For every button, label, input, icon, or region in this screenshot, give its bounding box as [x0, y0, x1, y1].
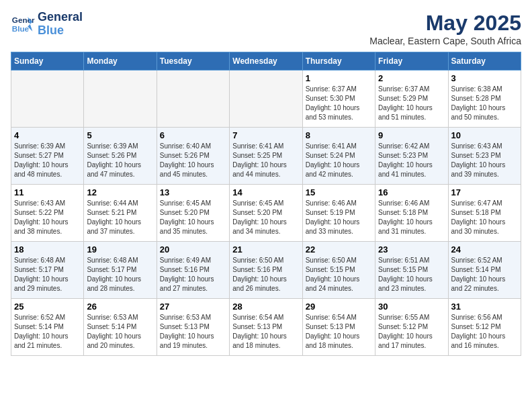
day-number: 27 — [160, 302, 226, 312]
day-number: 25 — [14, 302, 81, 312]
day-number: 31 — [451, 302, 518, 312]
calendar-cell — [84, 71, 157, 128]
calendar-cell: 6Sunrise: 6:40 AMSunset: 5:26 PMDaylight… — [157, 128, 229, 185]
day-number: 15 — [306, 187, 372, 197]
calendar-cell: 17Sunrise: 6:47 AMSunset: 5:18 PMDayligh… — [448, 185, 521, 242]
calendar-cell: 11Sunrise: 6:43 AMSunset: 5:22 PMDayligh… — [11, 185, 84, 242]
day-number: 20 — [160, 244, 226, 255]
calendar-cell: 20Sunrise: 6:49 AMSunset: 5:16 PMDayligh… — [157, 242, 229, 299]
day-info: Sunrise: 6:47 AMSunset: 5:18 PMDaylight:… — [451, 199, 518, 236]
calendar-week-2: 4Sunrise: 6:39 AMSunset: 5:27 PMDaylight… — [11, 128, 521, 185]
calendar-cell — [157, 71, 229, 128]
day-info: Sunrise: 6:53 AMSunset: 5:14 PMDaylight:… — [87, 313, 153, 351]
day-number: 7 — [232, 130, 299, 140]
day-number: 5 — [87, 130, 153, 140]
main-title: May 2025 — [369, 11, 521, 36]
calendar-cell: 29Sunrise: 6:54 AMSunset: 5:13 PMDayligh… — [302, 299, 375, 356]
day-info: Sunrise: 6:41 AMSunset: 5:25 PMDaylight:… — [232, 142, 299, 179]
day-number: 24 — [451, 244, 518, 255]
day-info: Sunrise: 6:41 AMSunset: 5:24 PMDaylight:… — [306, 142, 372, 179]
header-monday: Monday — [84, 52, 157, 71]
day-info: Sunrise: 6:51 AMSunset: 5:15 PMDaylight:… — [378, 256, 445, 293]
day-number: 22 — [306, 244, 372, 255]
day-number: 29 — [306, 302, 372, 312]
calendar-cell: 13Sunrise: 6:45 AMSunset: 5:20 PMDayligh… — [157, 185, 229, 242]
calendar-cell: 30Sunrise: 6:55 AMSunset: 5:12 PMDayligh… — [375, 299, 448, 356]
calendar-cell: 23Sunrise: 6:51 AMSunset: 5:15 PMDayligh… — [375, 242, 448, 299]
day-info: Sunrise: 6:45 AMSunset: 5:20 PMDaylight:… — [160, 199, 226, 236]
day-info: Sunrise: 6:40 AMSunset: 5:26 PMDaylight:… — [160, 142, 226, 179]
logo-icon: General Blue — [11, 12, 35, 36]
calendar-cell: 26Sunrise: 6:53 AMSunset: 5:14 PMDayligh… — [84, 299, 157, 356]
calendar-cell: 19Sunrise: 6:48 AMSunset: 5:17 PMDayligh… — [84, 242, 157, 299]
calendar-cell: 8Sunrise: 6:41 AMSunset: 5:24 PMDaylight… — [302, 128, 375, 185]
calendar-cell: 25Sunrise: 6:52 AMSunset: 5:14 PMDayligh… — [11, 299, 84, 356]
day-number: 18 — [14, 244, 81, 255]
day-number: 8 — [306, 130, 372, 140]
day-info: Sunrise: 6:54 AMSunset: 5:13 PMDaylight:… — [232, 313, 299, 351]
calendar-cell: 1Sunrise: 6:37 AMSunset: 5:30 PMDaylight… — [302, 71, 375, 128]
svg-text:Blue: Blue — [12, 24, 30, 33]
title-area: May 2025 Maclear, Eastern Cape, South Af… — [369, 11, 521, 46]
day-info: Sunrise: 6:37 AMSunset: 5:29 PMDaylight:… — [378, 85, 445, 122]
day-info: Sunrise: 6:38 AMSunset: 5:28 PMDaylight:… — [451, 85, 518, 122]
subtitle: Maclear, Eastern Cape, South Africa — [369, 36, 521, 46]
header-tuesday: Tuesday — [157, 52, 229, 71]
calendar-cell: 14Sunrise: 6:45 AMSunset: 5:20 PMDayligh… — [230, 185, 302, 242]
day-number: 6 — [160, 130, 226, 140]
day-info: Sunrise: 6:46 AMSunset: 5:19 PMDaylight:… — [306, 199, 372, 236]
day-number: 21 — [232, 244, 299, 255]
calendar-cell — [230, 71, 302, 128]
svg-text:General: General — [12, 15, 35, 24]
day-info: Sunrise: 6:37 AMSunset: 5:30 PMDaylight:… — [306, 85, 372, 122]
day-info: Sunrise: 6:50 AMSunset: 5:16 PMDaylight:… — [232, 256, 299, 293]
day-info: Sunrise: 6:43 AMSunset: 5:22 PMDaylight:… — [14, 199, 81, 236]
day-number: 2 — [378, 73, 445, 83]
calendar-cell: 9Sunrise: 6:42 AMSunset: 5:23 PMDaylight… — [375, 128, 448, 185]
calendar-cell — [11, 71, 84, 128]
day-info: Sunrise: 6:46 AMSunset: 5:18 PMDaylight:… — [378, 199, 445, 236]
day-number: 17 — [451, 187, 518, 197]
day-number: 19 — [87, 244, 153, 255]
header-friday: Friday — [375, 52, 448, 71]
day-number: 30 — [378, 302, 445, 312]
day-number: 1 — [306, 73, 372, 83]
day-number: 26 — [87, 302, 153, 312]
day-number: 9 — [378, 130, 445, 140]
day-number: 14 — [232, 187, 299, 197]
calendar-cell: 16Sunrise: 6:46 AMSunset: 5:18 PMDayligh… — [375, 185, 448, 242]
calendar-week-5: 25Sunrise: 6:52 AMSunset: 5:14 PMDayligh… — [11, 299, 521, 356]
calendar-cell: 12Sunrise: 6:44 AMSunset: 5:21 PMDayligh… — [84, 185, 157, 242]
day-info: Sunrise: 6:52 AMSunset: 5:14 PMDaylight:… — [14, 313, 81, 351]
day-number: 3 — [451, 73, 518, 83]
calendar-cell: 7Sunrise: 6:41 AMSunset: 5:25 PMDaylight… — [230, 128, 302, 185]
day-info: Sunrise: 6:53 AMSunset: 5:13 PMDaylight:… — [160, 313, 226, 351]
day-info: Sunrise: 6:39 AMSunset: 5:26 PMDaylight:… — [87, 142, 153, 179]
calendar-cell: 2Sunrise: 6:37 AMSunset: 5:29 PMDaylight… — [375, 71, 448, 128]
calendar-table: SundayMondayTuesdayWednesdayThursdayFrid… — [11, 52, 521, 356]
logo: General Blue General Blue — [11, 11, 83, 38]
day-info: Sunrise: 6:45 AMSunset: 5:20 PMDaylight:… — [232, 199, 299, 236]
header-thursday: Thursday — [302, 52, 375, 71]
page-header: General Blue General Blue May 2025 Macle… — [11, 11, 521, 46]
calendar-cell: 10Sunrise: 6:43 AMSunset: 5:23 PMDayligh… — [448, 128, 521, 185]
calendar-cell: 24Sunrise: 6:52 AMSunset: 5:14 PMDayligh… — [448, 242, 521, 299]
header-sunday: Sunday — [11, 52, 84, 71]
day-number: 4 — [14, 130, 81, 140]
calendar-header-row: SundayMondayTuesdayWednesdayThursdayFrid… — [11, 52, 521, 71]
calendar-cell: 28Sunrise: 6:54 AMSunset: 5:13 PMDayligh… — [230, 299, 302, 356]
day-info: Sunrise: 6:50 AMSunset: 5:15 PMDaylight:… — [306, 256, 372, 293]
day-info: Sunrise: 6:52 AMSunset: 5:14 PMDaylight:… — [451, 256, 518, 293]
calendar-cell: 3Sunrise: 6:38 AMSunset: 5:28 PMDaylight… — [448, 71, 521, 128]
day-number: 10 — [451, 130, 518, 140]
calendar-cell: 18Sunrise: 6:48 AMSunset: 5:17 PMDayligh… — [11, 242, 84, 299]
day-info: Sunrise: 6:56 AMSunset: 5:12 PMDaylight:… — [451, 313, 518, 351]
day-info: Sunrise: 6:43 AMSunset: 5:23 PMDaylight:… — [451, 142, 518, 179]
day-info: Sunrise: 6:42 AMSunset: 5:23 PMDaylight:… — [378, 142, 445, 179]
day-info: Sunrise: 6:55 AMSunset: 5:12 PMDaylight:… — [378, 313, 445, 351]
day-info: Sunrise: 6:39 AMSunset: 5:27 PMDaylight:… — [14, 142, 81, 179]
day-info: Sunrise: 6:49 AMSunset: 5:16 PMDaylight:… — [160, 256, 226, 293]
calendar-week-4: 18Sunrise: 6:48 AMSunset: 5:17 PMDayligh… — [11, 242, 521, 299]
day-number: 23 — [378, 244, 445, 255]
calendar-week-3: 11Sunrise: 6:43 AMSunset: 5:22 PMDayligh… — [11, 185, 521, 242]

| Work instruction |
Whenever the string "South" shows up in a line above, copy that line.

| Answer area |
title-area: May 2025 Maclear, Eastern Cape, South Af… — [369, 11, 521, 46]
subtitle: Maclear, Eastern Cape, South Africa — [369, 36, 521, 46]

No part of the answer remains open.